Friday, May 8, 2009
Northwest Hall (Chicago Hilton)11:00 AM
Background: Recent advances in high-throughput genotyping have made it possible to conduct large-scale genome-wide association studies (GWAS) at population level to identify gene variants and genes associated with risk for common human diseases and a variety of psychiatric disorders such as autism. Over, the last several years many gene variants and candidate genes associated with autism have been identified using GWAS. However, the full breadth of the goals of high-throughput genotyping and GWAS to dissect the genetic architecture of autism is rapidly running into several bottlenecks in translating findings and hypothesis from GWAS to clinical practice to improve human health. One of the more significant bottlenecks is the inability of current GWAS analytic techniques to identify causal pathways and to characterize the functions of identified gene variants and candidate genes. Objectives: The objective was to determine if variation associated with autism tends to aggregate or cluster in biological pathways and gene networks. Methods: We conducted a gene and pathway-based association analysis using information from 2 genome-wide association studies to identify pathways and model gene networks involved in autism. We hypothesized that gene variants associated with autism map to and destabilize multiple candidate genes interacting within pathways and gene networks.
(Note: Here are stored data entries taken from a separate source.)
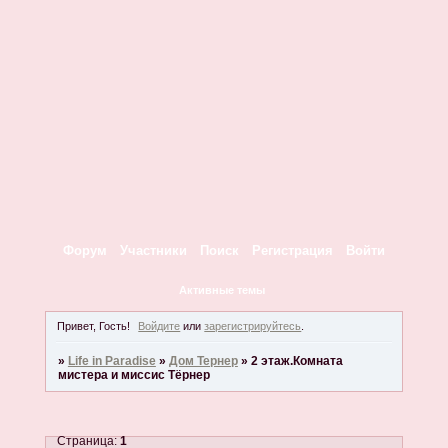
Форум
Участники
Поиск
Регистрация
Войти
Активные темы
Привет, Гость!
Войдите
или
зарегистрируйтесь
.
»
Life in Paradise
»
Дом Тернер
»
2 этаж.Комната
мистера и миссис Тёрнер
Страница:
1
Results: Our results show that genes containing genetic variants associated with autism are functionally related and interact with each other and their downstream targets within pathways and gene networks. Using publicly available gene expression data set, we are validating the results to infer the causal association between gene expression and autism.Conclusions: Our analysis demonstrates that integrative genomics leveraging information from GWAS with pathway analysis provides a powerful unified approach to autism biomarker discovery.